Creating progressions for these different aspects or buckets, is important to be able to make sure that they’re moving forward in the way that they need to and that they’re fully confident to go back to whatever it is, whether it’s soccer or tennis or running, or a trail hike. We want to make sure that we bridge that gap to make sure that the confidence is there and consistently reassessing along the way.
The biggest thing that I encourage for this is in the ACL rehab process. And this goes for any rehab in general. Whenever something is being done, whether it’s an exercise or some sort of modality or anything of that nature, there needs to be the question of why that implement is there. What is it serving? What is its purpose? If I’m doing a barbell split squat, what is the intent behind that movement to get this person to the next phase of where they need to go? How does that relate to their goal? And the same thing goes for standing on a balance pad, doing squats and anything that you might see on social media. Is it serving a purpose? If it is, and you can ask why and answer that then, great. But I’ll tell you this one thing, you’re not gonna create peak force by anything on a balance pad or a Bosu ball so just throw it away or make it very small percentage of what you’re doing in your rehab.
But the main takeaway here is to focus on the basic principles that are needed to improve your range of motion, your strength, your power, to be able to get on a field and cut and change directions or being able to express force fast. These are things that need to be thought about. If I had to say anything, that should be the main focus, it should be strength. And if we’re attacking one muscle group, it’s the quadriceps, but any good program is going to attack this as a whole. And it’s going to create a bridge to make this process as easy as possible.
Now that doesn’t mean there won’t be setbacks. There won’t be changes. There might be things that need to be adapted and that’s okay. But that’s where trusting someone who can guide you on this process is important. And talking to this athlete, I almost felt embarrassed about what she had to go through and where she’s at.
So this is just something that has come to the front of mind that I just want talk about today on this podcast. There are really cool novel exercises to do out there, but you really can’t beat the basics. There’s a reason why they’ve been here for so long and they’ve stood the test of time.
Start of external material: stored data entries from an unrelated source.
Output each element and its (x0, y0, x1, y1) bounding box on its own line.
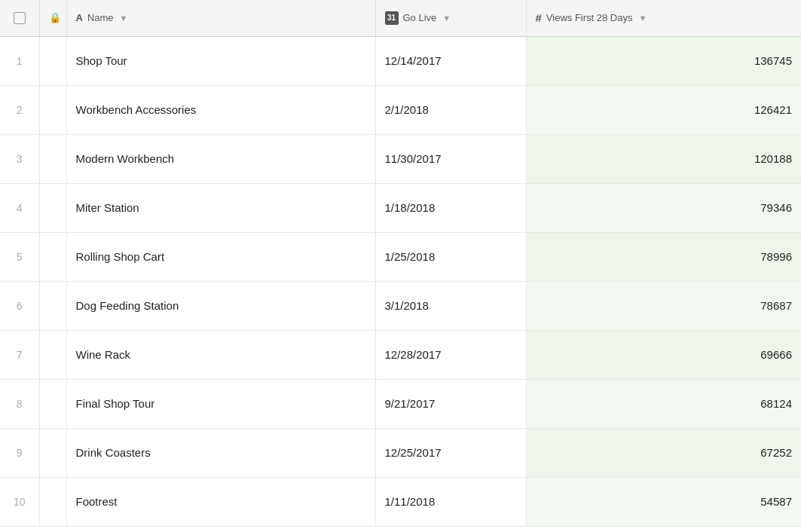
row-number: 6 (0, 281, 39, 330)
row-name: Workbench Accessories (66, 85, 375, 134)
row-views: 136745 (526, 36, 801, 85)
row-views: 68124 (526, 379, 801, 428)
row-lock-cell (39, 85, 66, 134)
row-lock-cell (39, 281, 66, 330)
checkbox-header-cell[interactable] (0, 0, 39, 36)
row-lock-cell (39, 330, 66, 379)
views-sort-arrow: ▼ (638, 14, 647, 23)
row-golive: 2/1/2018 (375, 85, 526, 134)
row-golive: 12/14/2017 (375, 36, 526, 85)
row-golive: 1/25/2018 (375, 232, 526, 281)
row-number: 1 (0, 36, 39, 85)
row-views: 79346 (526, 183, 801, 232)
name-header-cell[interactable]: A Name ▼ (66, 0, 375, 36)
row-lock-cell (39, 232, 66, 281)
row-views: 78996 (526, 232, 801, 281)
select-all-checkbox[interactable] (14, 12, 26, 24)
row-lock-cell (39, 183, 66, 232)
row-name: Modern Workbench (66, 134, 375, 183)
row-golive: 12/28/2017 (375, 330, 526, 379)
table-row[interactable]: 2Workbench Accessories2/1/2018126421 (0, 85, 801, 134)
table-row[interactable]: 4Miter Station1/18/201879346 (0, 183, 801, 232)
table-row[interactable]: 1Shop Tour12/14/2017136745 (0, 36, 801, 85)
row-lock-cell (39, 428, 66, 477)
row-number: 4 (0, 183, 39, 232)
table-header-row: 🔒 A Name ▼ 31 Go Live ▼ (0, 0, 801, 36)
data-table: 🔒 A Name ▼ 31 Go Live ▼ (0, 0, 801, 527)
name-column-label: Name (87, 12, 114, 23)
row-name: Shop Tour (66, 36, 375, 85)
row-number: 8 (0, 379, 39, 428)
table-row[interactable]: 8Final Shop Tour9/21/201768124 (0, 379, 801, 428)
row-golive: 11/30/2017 (375, 134, 526, 183)
name-sort-arrow: ▼ (120, 14, 128, 23)
row-name: Footrest (66, 477, 375, 526)
table-row[interactable]: 3Modern Workbench11/30/2017120188 (0, 134, 801, 183)
row-name: Miter Station (66, 183, 375, 232)
lock-header-cell: 🔒 (39, 0, 66, 36)
row-lock-cell (39, 379, 66, 428)
table-body: 1Shop Tour12/14/20171367452Workbench Acc… (0, 36, 801, 526)
row-golive: 9/21/2017 (375, 379, 526, 428)
row-number: 9 (0, 428, 39, 477)
row-views: 54587 (526, 477, 801, 526)
row-golive: 1/18/2018 (375, 183, 526, 232)
golive-sort-arrow: ▼ (442, 14, 451, 23)
name-sort-icon: A (76, 12, 83, 23)
row-name: Dog Feeding Station (66, 281, 375, 330)
row-views: 126421 (526, 85, 801, 134)
table-row[interactable]: 10Footrest1/11/201854587 (0, 477, 801, 526)
lock-icon: 🔒 (49, 12, 61, 23)
table-row[interactable]: 6Dog Feeding Station3/1/201878687 (0, 281, 801, 330)
row-name: Rolling Shop Cart (66, 232, 375, 281)
row-number: 2 (0, 85, 39, 134)
row-name: Drink Coasters (66, 428, 375, 477)
row-number: 3 (0, 134, 39, 183)
table-row[interactable]: 5Rolling Shop Cart1/25/201878996 (0, 232, 801, 281)
table-row[interactable]: 7Wine Rack12/28/201769666 (0, 330, 801, 379)
hash-icon: # (536, 11, 542, 24)
row-number: 10 (0, 477, 39, 526)
golive-column-label: Go Live (403, 12, 437, 23)
row-views: 67252 (526, 428, 801, 477)
table-container: 🔒 A Name ▼ 31 Go Live ▼ (0, 0, 801, 532)
row-views: 78687 (526, 281, 801, 330)
views-header-cell[interactable]: # Views First 28 Days ▼ (526, 0, 801, 36)
row-golive: 3/1/2018 (375, 281, 526, 330)
calendar-icon: 31 (385, 11, 399, 25)
row-name: Final Shop Tour (66, 379, 375, 428)
row-golive: 12/25/2017 (375, 428, 526, 477)
row-lock-cell (39, 36, 66, 85)
row-number: 7 (0, 330, 39, 379)
row-name: Wine Rack (66, 330, 375, 379)
row-golive: 1/11/2018 (375, 477, 526, 526)
row-views: 120188 (526, 134, 801, 183)
row-lock-cell (39, 477, 66, 526)
table-row[interactable]: 9Drink Coasters12/25/201767252 (0, 428, 801, 477)
row-lock-cell (39, 134, 66, 183)
golive-header-cell[interactable]: 31 Go Live ▼ (375, 0, 526, 36)
row-views: 69666 (526, 330, 801, 379)
row-number: 5 (0, 232, 39, 281)
views-column-label: Views First 28 Days (546, 12, 633, 23)
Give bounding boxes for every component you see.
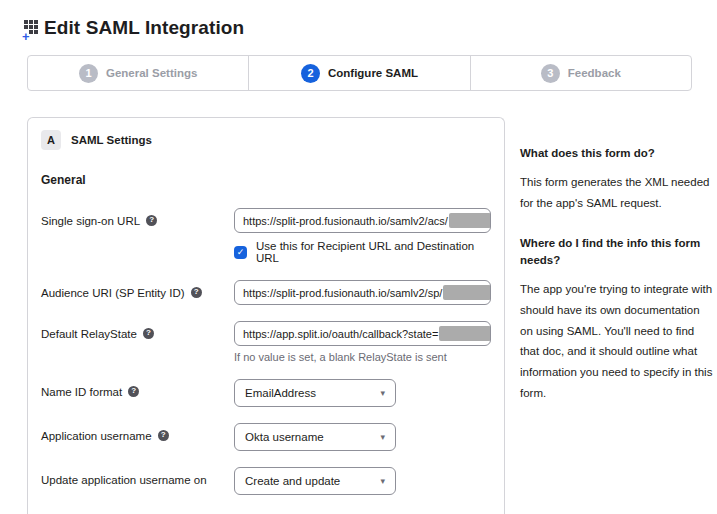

Make sure that your plan or the plan that you’re creating for someone is addressing these issues. And if you don’t feel that it is, then that’s where you either try to find additional help, whether that’s finding someone in your local network who does have a better grasp of this, or connecting with someone online, to be able to figure out what would be the best solution to get you to where you want to be.
So that’s it today, guys, for this episode. I just wanted to talk about the basics and emphasize that your making sure that it is in your rehab program, as you’re pushing forward to get back to the things that you’d love to do. So that’s a wrap. Thank you guys all so much for listening to the ACL athlete podcast.